Segment Start: Records for this exercise

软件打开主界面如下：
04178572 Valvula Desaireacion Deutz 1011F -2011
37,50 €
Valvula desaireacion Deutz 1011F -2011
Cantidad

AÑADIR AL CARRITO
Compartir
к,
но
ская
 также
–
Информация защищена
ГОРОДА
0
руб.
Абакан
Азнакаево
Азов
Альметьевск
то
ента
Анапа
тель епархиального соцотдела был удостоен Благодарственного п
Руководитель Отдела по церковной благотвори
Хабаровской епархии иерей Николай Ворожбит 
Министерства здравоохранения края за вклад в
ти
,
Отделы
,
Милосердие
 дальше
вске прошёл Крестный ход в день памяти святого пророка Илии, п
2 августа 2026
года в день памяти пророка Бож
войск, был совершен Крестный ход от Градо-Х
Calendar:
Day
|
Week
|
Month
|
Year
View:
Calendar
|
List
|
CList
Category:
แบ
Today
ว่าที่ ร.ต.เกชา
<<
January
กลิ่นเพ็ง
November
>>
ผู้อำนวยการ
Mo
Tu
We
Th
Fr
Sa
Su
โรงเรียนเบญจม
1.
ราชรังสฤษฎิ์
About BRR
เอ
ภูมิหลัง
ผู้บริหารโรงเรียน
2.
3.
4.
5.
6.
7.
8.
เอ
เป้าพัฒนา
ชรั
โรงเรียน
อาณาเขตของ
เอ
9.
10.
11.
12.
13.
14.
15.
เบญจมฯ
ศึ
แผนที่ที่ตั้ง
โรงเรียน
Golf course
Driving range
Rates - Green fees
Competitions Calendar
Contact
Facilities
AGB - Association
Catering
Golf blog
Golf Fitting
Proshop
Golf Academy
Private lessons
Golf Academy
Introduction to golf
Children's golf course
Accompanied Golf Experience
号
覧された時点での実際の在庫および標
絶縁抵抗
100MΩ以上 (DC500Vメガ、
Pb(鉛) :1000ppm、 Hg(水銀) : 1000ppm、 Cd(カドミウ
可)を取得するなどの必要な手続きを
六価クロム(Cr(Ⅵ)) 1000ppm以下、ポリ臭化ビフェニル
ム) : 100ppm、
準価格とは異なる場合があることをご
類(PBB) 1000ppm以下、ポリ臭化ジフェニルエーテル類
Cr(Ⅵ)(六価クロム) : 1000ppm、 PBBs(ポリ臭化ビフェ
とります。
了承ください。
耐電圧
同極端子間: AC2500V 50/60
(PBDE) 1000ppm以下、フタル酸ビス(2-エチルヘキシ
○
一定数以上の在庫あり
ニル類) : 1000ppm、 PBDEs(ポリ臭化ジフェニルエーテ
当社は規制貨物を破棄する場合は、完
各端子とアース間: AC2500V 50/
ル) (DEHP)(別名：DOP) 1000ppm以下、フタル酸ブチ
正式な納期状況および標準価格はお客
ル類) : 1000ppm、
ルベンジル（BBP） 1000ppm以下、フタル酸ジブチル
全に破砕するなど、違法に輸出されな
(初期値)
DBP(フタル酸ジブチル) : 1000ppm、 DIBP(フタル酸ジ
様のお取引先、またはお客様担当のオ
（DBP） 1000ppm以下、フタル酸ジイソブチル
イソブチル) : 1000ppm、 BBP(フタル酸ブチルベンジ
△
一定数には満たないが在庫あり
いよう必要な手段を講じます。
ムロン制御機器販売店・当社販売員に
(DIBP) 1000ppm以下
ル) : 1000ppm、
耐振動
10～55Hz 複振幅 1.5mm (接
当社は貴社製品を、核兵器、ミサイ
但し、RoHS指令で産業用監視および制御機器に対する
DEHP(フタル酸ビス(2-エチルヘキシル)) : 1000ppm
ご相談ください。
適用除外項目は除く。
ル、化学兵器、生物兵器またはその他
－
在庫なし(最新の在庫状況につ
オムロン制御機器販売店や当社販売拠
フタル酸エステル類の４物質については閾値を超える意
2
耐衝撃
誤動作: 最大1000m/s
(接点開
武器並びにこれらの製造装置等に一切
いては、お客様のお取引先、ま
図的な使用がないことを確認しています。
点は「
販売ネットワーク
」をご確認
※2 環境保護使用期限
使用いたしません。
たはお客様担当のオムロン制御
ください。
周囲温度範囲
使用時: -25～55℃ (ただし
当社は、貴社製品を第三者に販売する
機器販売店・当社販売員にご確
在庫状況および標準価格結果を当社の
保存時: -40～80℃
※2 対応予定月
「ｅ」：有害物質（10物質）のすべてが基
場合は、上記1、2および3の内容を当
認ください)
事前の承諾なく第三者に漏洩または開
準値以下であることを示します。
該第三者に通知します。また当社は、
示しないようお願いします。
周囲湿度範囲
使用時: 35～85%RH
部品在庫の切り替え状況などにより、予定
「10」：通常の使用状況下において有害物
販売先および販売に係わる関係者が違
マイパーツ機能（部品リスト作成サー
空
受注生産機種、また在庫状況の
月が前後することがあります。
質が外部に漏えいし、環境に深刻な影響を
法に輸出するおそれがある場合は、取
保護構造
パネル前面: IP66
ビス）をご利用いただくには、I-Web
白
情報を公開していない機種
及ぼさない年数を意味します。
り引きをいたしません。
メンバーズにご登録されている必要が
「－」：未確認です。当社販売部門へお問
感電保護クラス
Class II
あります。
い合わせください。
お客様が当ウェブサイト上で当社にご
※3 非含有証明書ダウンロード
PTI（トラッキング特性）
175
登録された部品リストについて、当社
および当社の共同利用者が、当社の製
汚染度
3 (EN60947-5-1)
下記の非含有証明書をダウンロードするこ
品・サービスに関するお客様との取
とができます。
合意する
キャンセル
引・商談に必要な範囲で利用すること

Segment End: Records for this exercise

** Your goal **
What you return must match the data above character for character.

** Result for this task **
软件打开主界面如下：
04178572 Valvula Desaireacion Deutz 1011F -2011
37,50 €
Valvula desaireacion Deutz 1011F -2011
Cantidad

AÑADIR AL CARRITO
Compartir
к,
но
ская
 также
–
Информация защищена
ГОРОДА
0
руб.
Абакан
Азнакаево
Азов
Альметьевск
то
ента
Анапа
тель епархиального соцотдела был удостоен Благодарственного п
Руководитель Отдела по церковной благотвори
Хабаровской епархии иерей Николай Ворожбит 
Министерства здравоохранения края за вклад в
ти
,
Отделы
,
Милосердие
 дальше
вске прошёл Крестный ход в день памяти святого пророка Илии, п
2 августа 2026
года в день памяти пророка Бож
войск, был совершен Крестный ход от Градо-Х
Calendar:
Day
|
Week
|
Month
|
Year
View:
Calendar
|
List
|
CList
Category:
แบ
Today
ว่าที่ ร.ต.เกชา
<<
January
กลิ่นเพ็ง
November
>>
ผู้อำนวยการ
Mo
Tu
We
Th
Fr
Sa
Su
โรงเรียนเบญจม
1.
ราชรังสฤษฎิ์
About BRR
เอ
ภูมิหลัง
ผู้บริหารโรงเรียน
2.
3.
4.
5.
6.
7.
8.
เอ
เป้าพัฒนา
ชรั
โรงเรียน
อาณาเขตของ
เอ
9.
10.
11.
12.
13.
14.
15.
เบญจมฯ
ศึ
แผนที่ที่ตั้ง
โรงเรียน
Golf course
Driving range
Rates - Green fees
Competitions Calendar
Contact
Facilities
AGB - Association
Catering
Golf blog
Golf Fitting
Proshop
Golf Academy
Private lessons
Golf Academy
Introduction to golf
Children's golf course
Accompanied Golf Experience
号
覧された時点での実際の在庫および標
絶縁抵抗
100MΩ以上 (DC500Vメガ、
Pb(鉛) :1000ppm、 Hg(水銀) : 1000ppm、 Cd(カドミウ
可)を取得するなどの必要な手続きを
六価クロム(Cr(Ⅵ)) 1000ppm以下、ポリ臭化ビフェニル
ム) : 100ppm、
準価格とは異なる場合があることをご
類(PBB) 1000ppm以下、ポリ臭化ジフェニルエーテル類
Cr(Ⅵ)(六価クロム) : 1000ppm、 PBBs(ポリ臭化ビフェ
とります。
了承ください。
耐電圧
同極端子間: AC2500V 50/60
(PBDE) 1000ppm以下、フタル酸ビス(2-エチルヘキシ
○
一定数以上の在庫あり
ニル類) : 1000ppm、 PBDEs(ポリ臭化ジフェニルエーテ
当社は規制貨物を破棄する場合は、完
各端子とアース間: AC2500V 50/
ル) (DEHP)(別名：DOP) 1000ppm以下、フタル酸ブチ
正式な納期状況および標準価格はお客
ル類) : 1000ppm、
ルベンジル（BBP） 1000ppm以下、フタル酸ジブチル
全に破砕するなど、違法に輸出されな
(初期値)
DBP(フタル酸ジブチル) : 1000ppm、 DIBP(フタル酸ジ
様のお取引先、またはお客様担当のオ
（DBP） 1000ppm以下、フタル酸ジイソブチル
イソブチル) : 1000ppm、 BBP(フタル酸ブチルベンジ
△
一定数には満たないが在庫あり
いよう必要な手段を講じます。
ムロン制御機器販売店・当社販売員に
(DIBP) 1000ppm以下
ル) : 1000ppm、
耐振動
10～55Hz 複振幅 1.5mm (接
当社は貴社製品を、核兵器、ミサイ
但し、RoHS指令で産業用監視および制御機器に対する
DEHP(フタル酸ビス(2-エチルヘキシル)) : 1000ppm
ご相談ください。
適用除外項目は除く。
ル、化学兵器、生物兵器またはその他
－
在庫なし(最新の在庫状況につ
オムロン制御機器販売店や当社販売拠
フタル酸エステル類の４物質については閾値を超える意
2
耐衝撃
誤動作: 最大1000m/s
(接点開
武器並びにこれらの製造装置等に一切
いては、お客様のお取引先、ま
図的な使用がないことを確認しています。
点は「
販売ネットワーク
」をご確認
※2 環境保護使用期限
使用いたしません。
たはお客様担当のオムロン制御
ください。
周囲温度範囲
使用時: -25～55℃ (ただし
当社は、貴社製品を第三者に販売する
機器販売店・当社販売員にご確
在庫状況および標準価格結果を当社の
保存時: -40～80℃
※2 対応予定月
「ｅ」：有害物質（10物質）のすべてが基
場合は、上記1、2および3の内容を当
認ください)
事前の承諾なく第三者に漏洩または開
準値以下であることを示します。
該第三者に通知します。また当社は、
示しないようお願いします。
周囲湿度範囲
使用時: 35～85%RH
部品在庫の切り替え状況などにより、予定
「10」：通常の使用状況下において有害物
販売先および販売に係わる関係者が違
マイパーツ機能（部品リスト作成サー
空
受注生産機種、また在庫状況の
月が前後することがあります。
質が外部に漏えいし、環境に深刻な影響を
法に輸出するおそれがある場合は、取
保護構造
パネル前面: IP66
ビス）をご利用いただくには、I-Web
白
情報を公開していない機種
及ぼさない年数を意味します。
り引きをいたしません。
メンバーズにご登録されている必要が
「－」：未確認です。当社販売部門へお問
感電保護クラス
Class II
あります。
い合わせください。
お客様が当ウェブサイト上で当社にご
※3 非含有証明書ダウンロード
PTI（トラッキング特性）
175
登録された部品リストについて、当社
および当社の共同利用者が、当社の製
汚染度
3 (EN60947-5-1)
下記の非含有証明書をダウンロードするこ
品・サービスに関するお客様との取
とができます。
合意する
キャンセル
引・商談に必要な範囲で利用すること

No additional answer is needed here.